### Exercise description
Would you print the records below word for word, without the pictures?

Start of Provided data

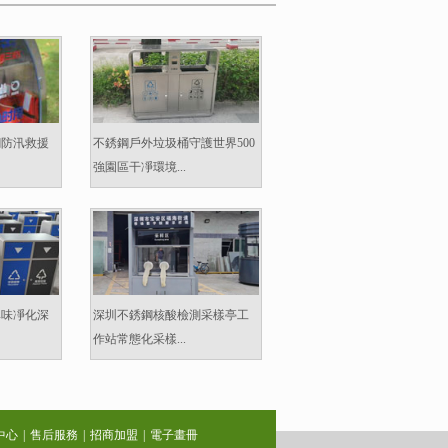
鋼防汛救援
不銹鋼戶外垃圾桶守護世界500
強園區干凈環境...
異味凈化深
深圳不銹鋼核酸檢測采樣亭工
作站常態化采樣...
中心
|
售后服務
|
招商加盟
|
電子畫冊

End of Provided data

### Answer to this problem
鋼防汛救援
不銹鋼戶外垃圾桶守護世界500
強園區干凈環境...
異味凈化深
深圳不銹鋼核酸檢測采樣亭工
作站常態化采樣...
中心
|
售后服務
|
招商加盟
|
電子畫冊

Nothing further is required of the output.